Ayrıca davranış terapisinin insanlara aşağıdaki konularda yardımcı olduğu bulunmuştur:

 
  • İletişim
  • Başa çıkma stratejileri
  • Daha sağlıklı düşünce kalıpları
  • Benlik saygısı
 

Verimlilik

Davranış terapisinin ne kadar iyi çalıştığı, kullanılan spesifik tedavi türü ve tedavi edilen durum gibi faktörlere bağlıdır.

 

Genel olarak araştırmalar, psikoterapiyi deneyen kişilerin yaklaşık %67’sinin bir tür olumlu iyileşme yaşadığını buldu.
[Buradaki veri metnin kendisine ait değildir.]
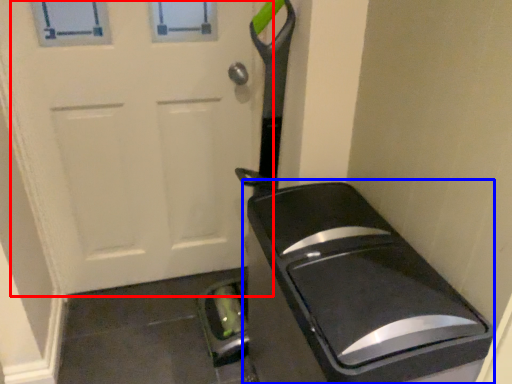 Question: Which point is closer to the camera, door (highlighted by a red box) or appliance (highlighted by a blue box)?

Choices:
 (A) door
 (B) appliance

Answer: (B) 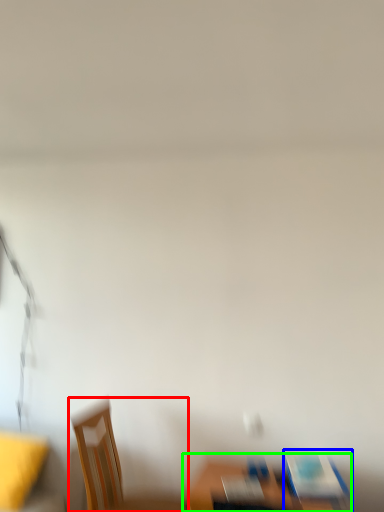 Question: Estimate the real-world distances between objects in this image. Which object is farther from chair (highlighted by a red box), chair (highlighted by a blue box) or furniture (highlighted by a green box)?

Choices:
 (A) chair
 (B) furniture

Answer: (A) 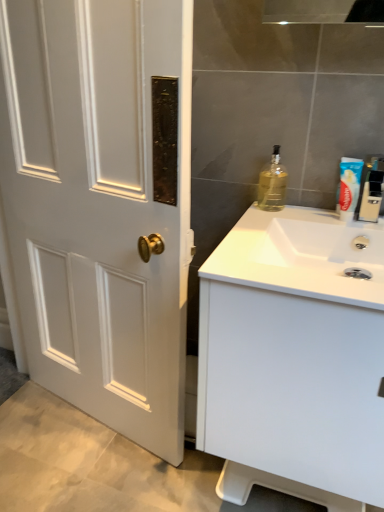 Question: From the image's perspective, relative to white matte cabinet at right, is blue plastic toothpaste at upper right above or below?

Choices:
 (A) below
 (B) above

Answer: (B)

Question: In terms of size, does blue plastic toothpaste at upper right appear bigger or smaller than white matte cabinet at right?

Choices:
 (A) small
 (B) big

Answer: (A)

Question: Estimate the real-world distances between objects in this image. Which object is closer to the clear plastic toothpaste tube at upper right, marked as the first bottle in a right-to-left arrangement?

Choices:
 (A) translucent glass bottle at upper right, the second bottle in the right-to-left sequence
 (B) white glossy sink at right
 (C) blue plastic toothpaste at upper right
 (D) white matte cabinet at right

Answer: (C)

Question: Which is farther from the white glossy sink at right?

Choices:
 (A) clear plastic toothpaste tube at upper right, which appears as the second bottle when viewed from the left
 (B) white matte cabinet at right
 (C) blue plastic toothpaste at upper right
 (D) translucent glass bottle at upper right, the second bottle in the right-to-left sequence

Answer: (D) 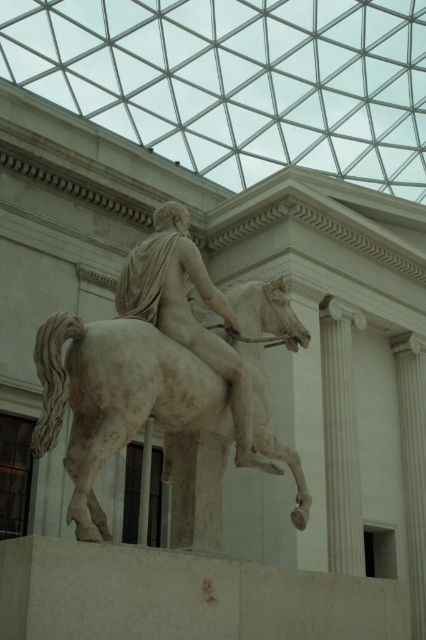 From the picture: You are an art conservator examining the statue from the front. You notice two points on the statue marked at coordinates point (210, 355) and point (357, 508). Which point is nearer to your current position?

Point (210, 355) is closer to the viewer than point (357, 508).

From the picture: You are an art conservator assessing the placement of the white marble statue at center and the white marble column at center. Based on their positioning, which object is located above the other?

The white marble statue at center is positioned over the white marble column at center, so the statue is above the column. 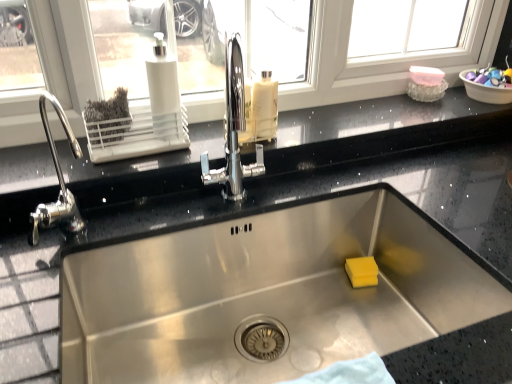 Question: From the image's perspective, is translucent plastic bottle at center located above or below white plastic soap dispenser at upper left?

Choices:
 (A) above
 (B) below

Answer: (A)

Question: From a real-world perspective, relative to white plastic soap dispenser at upper left, is translucent plastic bottle at center vertically above or below?

Choices:
 (A) below
 (B) above

Answer: (A)

Question: Considering the real-world distances, which object is farthest from the white plastic soap dispenser at upper left?

Choices:
 (A) plastic bowl at upper right
 (B) black granite countertop at upper center
 (C) translucent plastic bottle at center

Answer: (A)

Question: Considering the real-world distances, which object is farthest from the black granite countertop at upper center?

Choices:
 (A) plastic bowl at upper right
 (B) white plastic soap dispenser at upper left
 (C) translucent plastic bottle at center

Answer: (A) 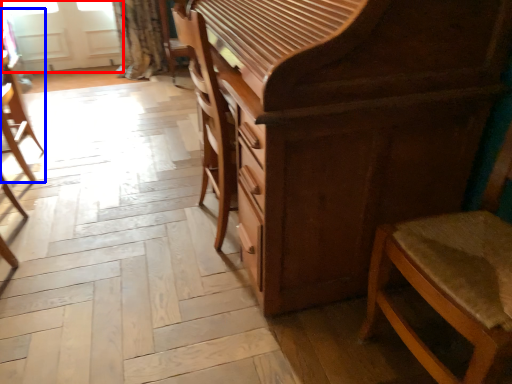 Question: Among these objects, which one is farthest to the camera, screen door (highlighted by a red box) or chair (highlighted by a blue box)?

Choices:
 (A) screen door
 (B) chair

Answer: (A) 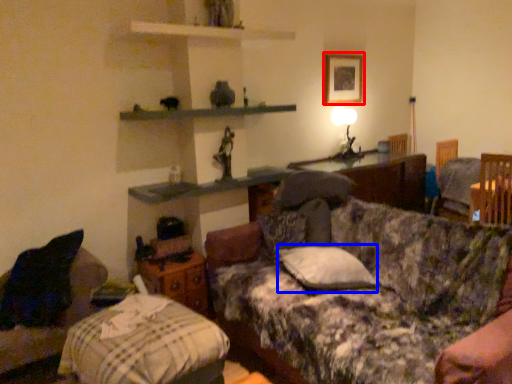 Question: Among these objects, which one is nearest to the camera, picture frame (highlighted by a red box) or pillow (highlighted by a blue box)?

Choices:
 (A) picture frame
 (B) pillow

Answer: (B) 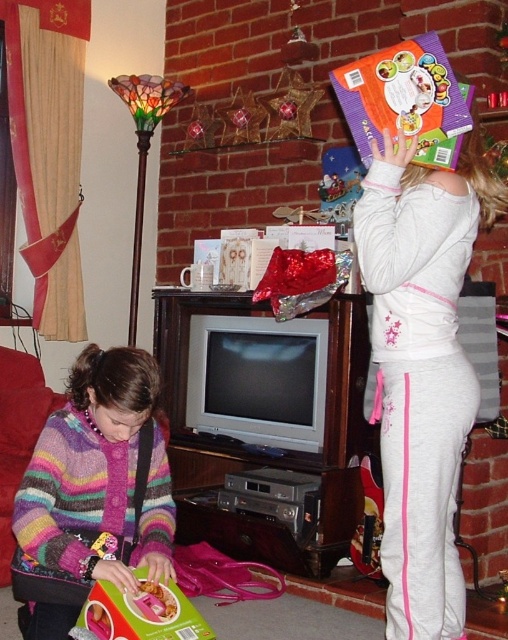 You are a guest at a holiday party and notice two boxes in the living room. You want to grab the matte pink box at lower left without disturbing the orange glossy cereal box at upper right. Can you reach it easily?

The orange glossy cereal box at upper right is located above the matte pink box at lower left, so you can easily reach the matte pink box at lower left without disturbing the one above it.

You are organizing a pantry and need to place the orange glossy cereal box at upper right and the matte pink box at lower left on a shelf. If the shelf has limited space, which box should you place first to ensure both fit?

You should place the orange glossy cereal box at upper right first because it has a smaller width than the matte pink box at lower left, allowing more space for the wider box afterward.

You are a gift delivery person who just arrived at the house. You see the striped wool sweater at lower left and the matte pink box at lower left. Which item is covering the other one?

The striped wool sweater at lower left is positioned over the matte pink box at lower left, so the sweater is covering the box. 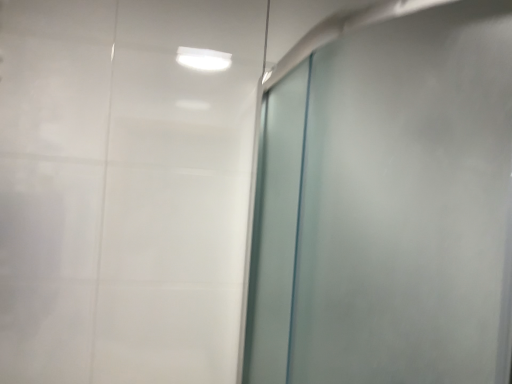 This screenshot has width=512, height=384. Describe the element at coordinates (386, 201) in the screenshot. I see `frosted glass door at right` at that location.

What is the approximate width of frosted glass door at right?

The width of frosted glass door at right is 87.28 centimeters.

The image size is (512, 384). I want to click on frosted glass door at right, so click(386, 201).

Locate an element on the screen. frosted glass door at right is located at coordinates (386, 201). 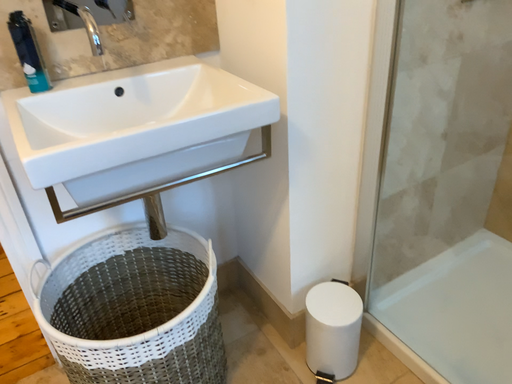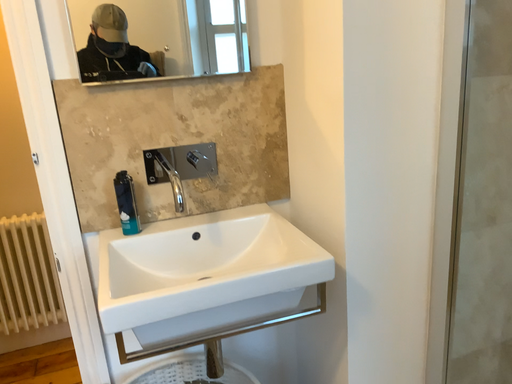 Question: Which way did the camera rotate in the video?

Choices:
 (A) rotated left
 (B) rotated right

Answer: (A) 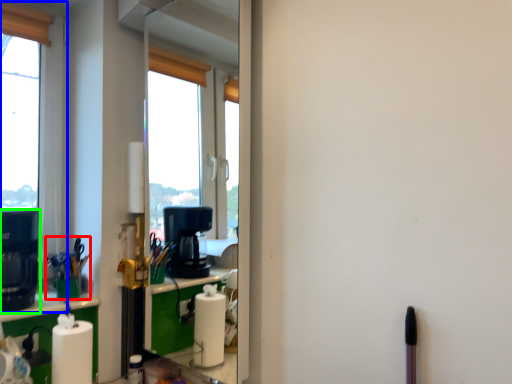 Question: Which object is the closest to the stationery (highlighted by a red box)? Choose among these: window (highlighted by a blue box) or coffee machine (highlighted by a green box).

Choices:
 (A) window
 (B) coffee machine

Answer: (B)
Bu, BDT veya diğer davranışsal yaklaşımların akıl hastalıklarını tedavi edebilen tek terapi türü olduğu anlamına gelmez. Bu aynı zamanda davranış terapisinin her durum için doğru seçim olduğu anlamına da gelmez.

 

Örneğin travma sonrası stres bozukluğu (PTSD), panik bozukluğu, obsesif kompulsif bozukluk (OKB) ve fobiler dahil olmak üzere anksiyete bozuklukları genellikle davranışsal tedavilere iyi yanıt verir. 14 Ancak araştırmacılar, madde kullanım bozukluklarının tedavisinde davranış terapisinin, özellikle de BDT’nin etkinliğinin, kötüye kullanılan maddeye bağlı olarak değişebileceğini bulmuşlardır.

 

BDT’nin şizofreninin bazı semptomları üzerinde de faydalı etkileri olduğu gösterildi, ancak diğer tedavi biçimleriyle karşılaştırıldığında nüksetme ve hastaneye yatışta hiçbir fayda göstermedi.

 

Düşünülmesi gereken şeyler

Davranış terapisinin birçok avantajı vardır. Ancak davranışsal yaklaşımlar her zaman en iyi çözüm değildir.

 

Karmaşık Ruh Sağlığı Durumları İçin Yeterli Değil

Şiddetli depresyon ve şizofreni gibi belirli psikiyatrik bozuklukların tedavisinde davranış terapisinin sıklıkla diğer tıbbi ve terapötik tedavilerle birlikte kullanılması gerekir. Davranış terapisi, danışanların bu psikiyatrik durumların belirli yönlerini yönetmelerine veya bunlarla baş etmelerine yardımcı olabilir ancak tek başına kullanılmamalıdır.

 

Temel Sorunları Açıklayamayabilir

Davranışsal tedaviler, işlevsellikle ilgili mevcut sorunlara odaklanma eğilimindedir ve zihinsel sağlık sorununa katkıda bulunan altta yatan faktörleri tam olarak takdir edemeyebilir veya ele alamayabilir.

 

Resmin Bütününe Hitap Etmeyebilir

Davranışsal yaklaşımlar bireyin davranışlarını değiştirmeye çalışmasını merkeze alır. Ancak bu yaklaşımlardan bazıları genellikle durumların ve kişilerarası ilişkilerin kişinin sorunlarına nasıl katkıda bulunabileceğini ele almaz.